I’m going to try to break it down. config in host.vars.custom_checks will loop over each key? So is will be:

[{'https': {'http_address': '...', etc.}}, {'http': {}}, {'cert_check': {}}]

But then I don’t understand the http_check => bit, it looks a little like JS/Ruby syntax, JS for an arrow function and Ruby whatever the hash rocket thing is.

Some time later …

Okay, and here it is.
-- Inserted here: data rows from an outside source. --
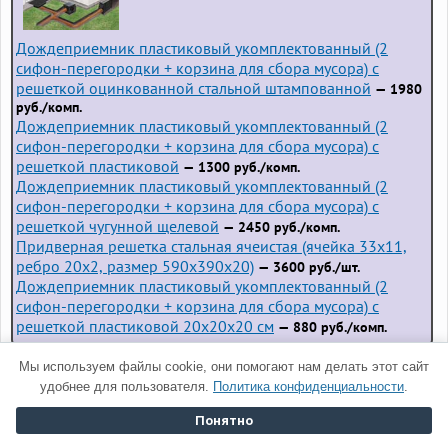
Дождеприемник пластиковый укомплектованный (2
сифон-перегородки + корзина для сбора мусора) с
решеткой оцинкованной стальной штампованной
— 1980
руб./комп.
Дождеприемник пластиковый укомплектованный (2
сифон-перегородки + корзина для сбора мусора) с
решеткой пластиковой
— 1300 руб./комп.
Дождеприемник пластиковый укомплектованный (2
сифон-перегородки + корзина для сбора мусора) с
решеткой чугунной щелевой
— 2450 руб./комп.
Придверная решетка стальная ячеистая (ячейка 33x11,
ребро 20x2, размер 590x390x20)
— 3600 руб./шт.
Дождеприемник пластиковый укомплектованный (2
сифон-перегородки + корзина для сбора мусора) с
решеткой пластиковой 20х20х20 см
— 880 руб./комп.
Мы используем файлы cookie, они помогают нам делать этот сайт
Гофрированные трубы для водопровода —
удобнее для пользователя.
Политика конфиденциальности
.
вопросы-ответы
Вопрос:
Какие гофрированные трубы для
Понятно
водопровода чаще всего ищут?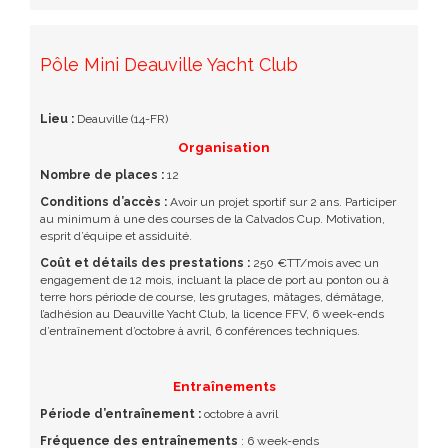
Pôle Mini Deauville Yacht Club
Lieu :
Deauville (14-FR)
Organisation
Nombre de places :
12
Conditions d’accès :
Avoir un projet sportif sur 2 ans. Participer
au minimum à une des courses de la Calvados Cup. Motivation,
esprit d’équipe et assiduité.
Coût et détails des prestations :
250 €TT/mois avec un
engagement de 12 mois, incluant la place de port au ponton ou à
terre hors période de course, les grutages, mâtages, démâtage,
l’adhésion au Deauville Yacht Club, la licence FFV, 6 week-ends
d’entraînement d’octobre à avril, 6 conférences techniques.
Entraînements
Période d’entraînement :
octobre à avril
Fréquence des entraînements
: 6 week-ends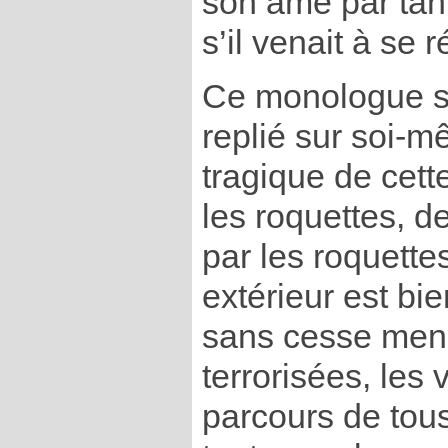
son âme par tant
s’il venait à se r
Ce monologue s
replié sur soi-m
tragique de cett
les roquettes, 
par les roquette
extérieur est bie
sans cesse mena
terrorisées, les 
parcours de tou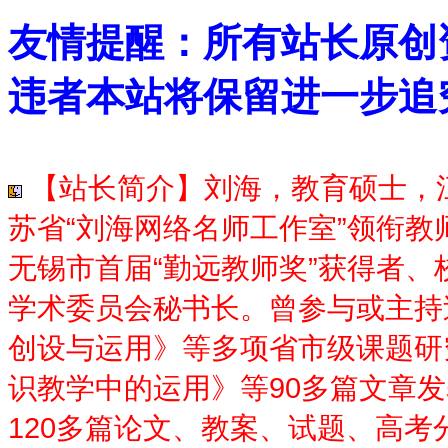
友情提醒：所有站长原创
违者本站将保留进一步追
【站长简介】刘海，教育硕士，江
苏省“刘海网络名师工作室”领衔
无锡市首届“勤远教师奖”获得者
学术委员会秘书长。曾参与或主持
创设与运用》等多项省市级课题研
识教学中的运用》等90多篇文章
120多篇论文、教案、试题、高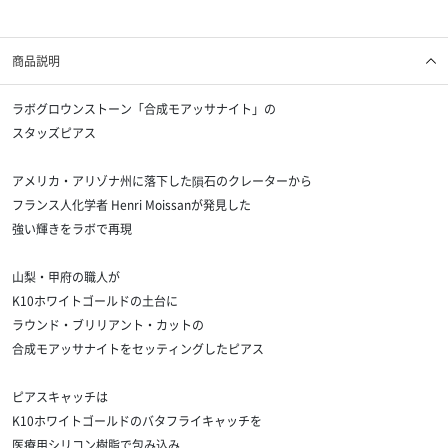
商品説明
ラボグロウンストーン「合成モアッサナイト」の
スタッズピアス
アメリカ・アリゾナ州に落下した隕石のクレーターから
フランス人化学者 Henri Moissanが発見した
強い輝きをラボで再現
山梨・甲府の職人が
K10ホワイトゴールドの土台に
ラウンド・ブリリアント・カットの
合成モアッサナイトをセッティングしたピアス
ピアスキャッチは
K10ホワイトゴールドのバタフライキャッチを
医療用シリコン樹脂で包み込み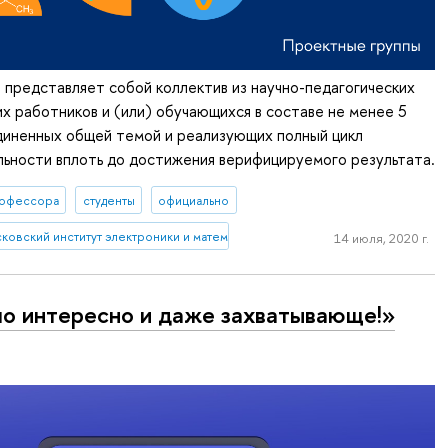
 представляет собой коллектив из научно-педагогических
их работников и (или) обучающихся в составе не менее 5
диненных общей темой и реализующих полный цикл
ьности вплоть до достижения верифицируемого результата.
офессора
студенты
официально
ковский институт электроники и математики им. А.Н. Тихонова
14 июля, 2020 г.
о интересно и даже захватывающе!»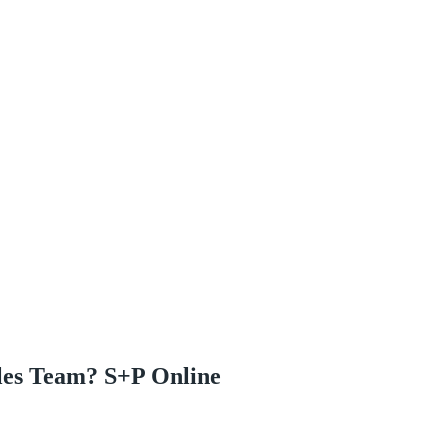
iles Team? S+P Online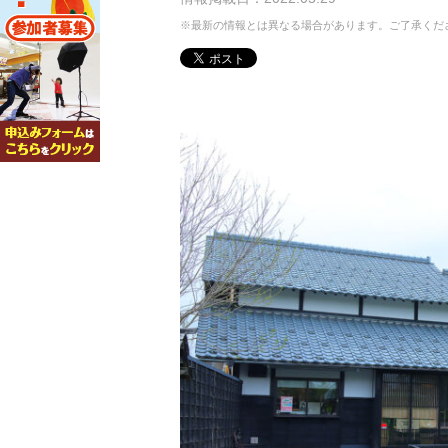
※最新の情報とは異なる場合があります。ご了承くだ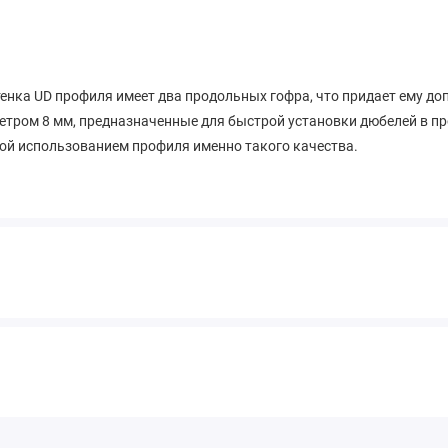
енка UD профиля имеет два продольных гофра, что придает ему до
тром 8 мм, предназначенные для быстрой установки дюбелей в пр
ой использованием профиля именно такого качества.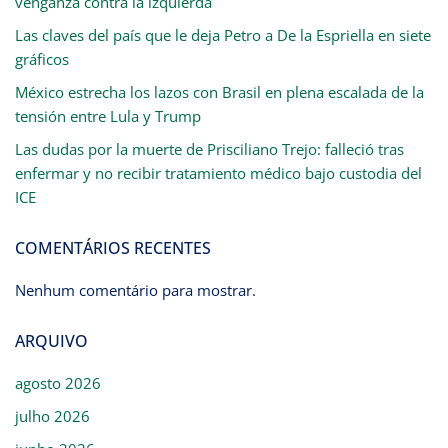
venganza contra la izquierda
Las claves del país que le deja Petro a De la Espriella en siete
gráficos
México estrecha los lazos con Brasil en plena escalada de la
tensión entre Lula y Trump
Las dudas por la muerte de Prisciliano Trejo: falleció tras
enfermar y no recibir tratamiento médico bajo custodia del
ICE
COMENTÁRIOS RECENTES
Nenhum comentário para mostrar.
ARQUIVO
agosto 2026
julho 2026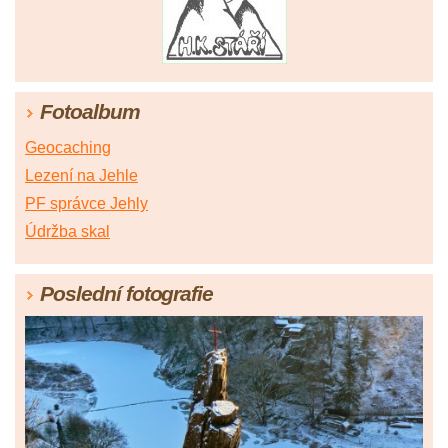
Fotoalbum
Geocaching
Lezení na Jehle
PF správce Jehly
Údržba skal
Poslední fotografie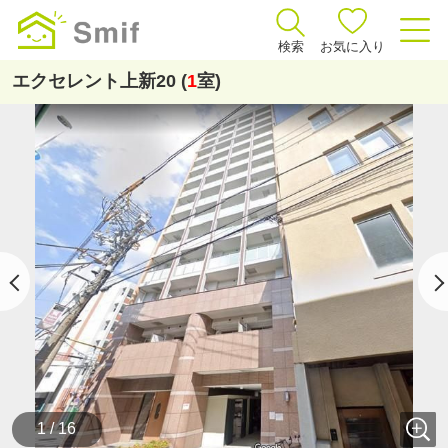
検索
お気に入り
エクセレント上新20 (
1
室)
1 / 16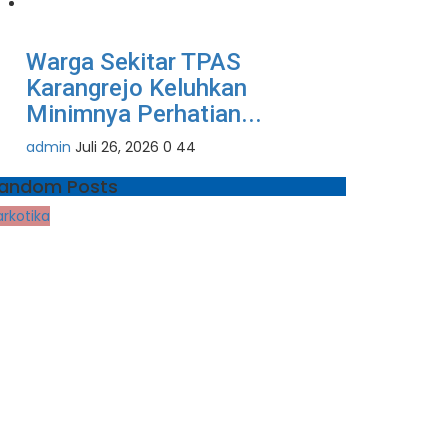
Warga Sekitar TPAS
Karangrejo Keluhkan
Minimnya Perhatian...
admin
Juli 26, 2026
0
44
andom Posts
arkotika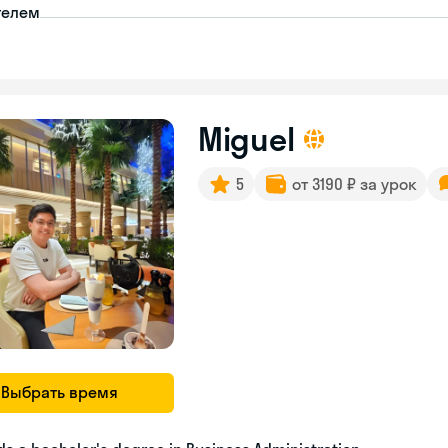
телем
Miguel
5
от 3190 ₽ за урок
Выбрать время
I needed to add a stub inbetween so that I could do this.

My apply line as I tried out earlier:

apply         => 'http_check => config in host.vars.custom_checks.http',

But this time I’ve had to add a key called vars so that the http_check can iterate over the http, like this:

  test-lb:
    vars:
      custom_checks:
        https:
          vars:
            http_address: "%{lookup('icinga2::custom_hosts.test-lb.address')}"
            http_vhost: "%{lookup('icinga2::custom_hosts.test-lb.address')}"
            http_uri: '/wp_login/'
            http_sni: 'true'
            http_ssl: 'true'
            http_ssl_force_tlsv1_or_higher: 'true'
            http_verbose: 'true'
        http:
          vars:
            http_address: "%{lookup('icinga2::custom_hosts.test-lb.address')}"
            http_vhost: "%{lookup('icinga2::custom_hosts.test-lb.address')}"
            http_uri: '/wp_login/'
        cert_check:
          vars:
            http_address: "%{lookup('icinga2::custom_hosts.test-lb.address')}"
            http_vhost: "%{lookup('icinga2::custom_hosts.test-lb.address')}"
            http_sni: 'true'
            http_ssl: 'true'
            http_ssl_force_tlsv1_or_higher: 'true'
            http_certificate: '28' # Number of days that a cert must be valid for

This is definitely something that needs documenting and explaining pretty much everywhere so that it’s understandable.